Jedes betrachtete Kriterium ist in Bezug auf die ausgeführte Tätigkeit/Tätigkeitsgruppe und die vorliegende Anlage/auf den vorliegenden Anlagentyp sowie im Zusammenwirken mit den anderen Kriterien nach Tabelle A 4-3 zu bewerten.
Die Bewertungspunkte 0 bis 10 sind dahingehend zu vergeben, wie weit das jeweilige Kriterium die Verletzungswahrscheinlichkeit beeinflusst: Einfluss führt zu Verletzungswahrscheinlichkeit:
0 | praktisch unmöglich; |
---|---|
2 | denkbar, aber sehr unwahrscheinlich; |
4 | unwahrscheinlich; |
7 | selten; |
10 | gelegentlich bis häufig. |
Ist ein Kriterium nicht zutreffend (z. B. es ist keine entsprechende Maßnahme möglich, es liegen keine statistischen Daten vor), ist der Wert der Bewertungspunkte für dieses Kriterium auf den Durchschnittwert der anderen bewerteten Kriterien zu setzen, damit das Ergebnis nicht verzerrt wird.
Beispiel:
Kriterium a) | ... 4 Punkte |
---|---|
Kriterium b) | ... nicht zutreffend |
→ Wert wird auf 3,5 Punkte gesetzt | |
Kriterium c) | ... 2 Punkte |
Kriterium d) | ... 4 Punkte |
Kriterium e) | ... nicht zutreffend |
→ Wert wird auf 3,5 Punkte gesetzt | |
Kriterium f) | ... 4 Punkte |
Die Bewertung der Kriterien a, c, d und f ergeben zusammen 14 Punkte. Die Werte der nicht zutreffenden Kriterien b und e werden auf den Wert 3,5 (=14/4: Mittelwert der 4 anderen Kriterien) gesetzt.

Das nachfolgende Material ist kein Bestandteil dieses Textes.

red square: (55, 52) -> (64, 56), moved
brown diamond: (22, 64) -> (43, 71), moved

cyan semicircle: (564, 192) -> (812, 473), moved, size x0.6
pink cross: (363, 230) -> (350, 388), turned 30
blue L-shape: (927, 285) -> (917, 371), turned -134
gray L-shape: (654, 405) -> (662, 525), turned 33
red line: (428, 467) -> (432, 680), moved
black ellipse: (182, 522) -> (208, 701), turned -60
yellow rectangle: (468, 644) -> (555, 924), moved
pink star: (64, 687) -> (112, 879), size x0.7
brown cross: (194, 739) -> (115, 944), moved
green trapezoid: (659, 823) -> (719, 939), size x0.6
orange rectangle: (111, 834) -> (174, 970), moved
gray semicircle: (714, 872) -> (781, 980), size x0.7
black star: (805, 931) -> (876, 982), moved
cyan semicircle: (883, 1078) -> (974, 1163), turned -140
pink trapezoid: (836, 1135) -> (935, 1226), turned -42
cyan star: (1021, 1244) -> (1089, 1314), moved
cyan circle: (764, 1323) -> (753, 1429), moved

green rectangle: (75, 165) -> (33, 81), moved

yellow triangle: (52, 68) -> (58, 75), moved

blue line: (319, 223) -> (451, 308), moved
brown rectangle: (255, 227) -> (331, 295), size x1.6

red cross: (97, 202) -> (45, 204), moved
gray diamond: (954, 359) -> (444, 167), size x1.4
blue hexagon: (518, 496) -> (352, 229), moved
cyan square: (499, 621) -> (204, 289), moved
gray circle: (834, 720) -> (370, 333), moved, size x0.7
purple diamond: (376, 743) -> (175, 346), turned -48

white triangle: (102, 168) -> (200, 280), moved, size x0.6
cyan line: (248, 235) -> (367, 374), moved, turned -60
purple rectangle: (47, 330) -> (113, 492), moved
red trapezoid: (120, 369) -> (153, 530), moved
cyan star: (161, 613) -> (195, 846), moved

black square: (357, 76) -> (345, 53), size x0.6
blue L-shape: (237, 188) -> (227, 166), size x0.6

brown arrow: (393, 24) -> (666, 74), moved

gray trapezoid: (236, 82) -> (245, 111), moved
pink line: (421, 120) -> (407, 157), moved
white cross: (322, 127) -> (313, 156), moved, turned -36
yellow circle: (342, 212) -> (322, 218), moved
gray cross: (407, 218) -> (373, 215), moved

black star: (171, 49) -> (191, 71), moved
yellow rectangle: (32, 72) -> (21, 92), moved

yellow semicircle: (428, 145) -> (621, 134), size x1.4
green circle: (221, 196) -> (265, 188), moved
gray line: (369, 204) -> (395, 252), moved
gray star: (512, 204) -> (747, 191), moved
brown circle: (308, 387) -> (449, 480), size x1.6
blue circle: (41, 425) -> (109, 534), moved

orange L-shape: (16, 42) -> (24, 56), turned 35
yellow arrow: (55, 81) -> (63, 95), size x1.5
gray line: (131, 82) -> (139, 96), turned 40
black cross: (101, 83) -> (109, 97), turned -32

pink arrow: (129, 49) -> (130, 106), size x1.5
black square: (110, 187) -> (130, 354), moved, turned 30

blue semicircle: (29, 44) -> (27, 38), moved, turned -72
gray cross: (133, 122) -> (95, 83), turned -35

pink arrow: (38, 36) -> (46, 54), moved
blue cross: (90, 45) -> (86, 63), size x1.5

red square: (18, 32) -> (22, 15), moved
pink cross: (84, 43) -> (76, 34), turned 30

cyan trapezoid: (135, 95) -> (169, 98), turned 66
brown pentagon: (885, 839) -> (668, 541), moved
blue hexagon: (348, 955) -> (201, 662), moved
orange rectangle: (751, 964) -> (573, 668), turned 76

Tabelle A 4-2 Erwartete, durchschnittliche Verletzungshäufigkeit eines Beschäftigten nach Maßnahmen
Bezeichnung | Beschreibung | Häufigkeit | |
---|---|---|---|
1 | Praktisch unmöglich | Mit einer Verletzung muss nicht gerechnet werden. | < 1x in 100 Jahren |
2 | Denkbar, aber sehr unwahrscheinlich | Unter theoretischen Betrachtungen könnte es zu einer Verletzung kommen. Dies ist in der Praxis unter vernünftig vorhersehbaren Voraussetzungen nicht zu erwarten. | 1x in 100 Jahren |
3 | Unwahrscheinlich | In der Branche sind Unfälle bekannt, die nicht ausgeschlossen werden können, aber sehr selten sind. | 1x in 50 Jahren |
4 | Selten | Eine Verletzung durch einen Störlichtbogen ist durchaus möglich | 1x in 10 Jahren |
5 | Gelegentlich bis häufig | Eine Verletzung durch einen Lichtbogen ist zu erwarten. | monatlich ... jährlich |
Tabelle A 4-3 Kriterien zu Abschätzung der Eintrittswahrscheinlichkeit einer Verletzung
Bezeichnung | Beschreibung | mögliche Bewertungspunkte (Einfluss auf EW) | |
---|---|---|---|
a) | Art/Zustand der Anlage | Art/Zustand der Anlage hinsichtlich überbrückungsfähiger Potenziale (Lichtbogenentstehung) oder der Begrenzung von Lichtbogenauswirkung, z. B.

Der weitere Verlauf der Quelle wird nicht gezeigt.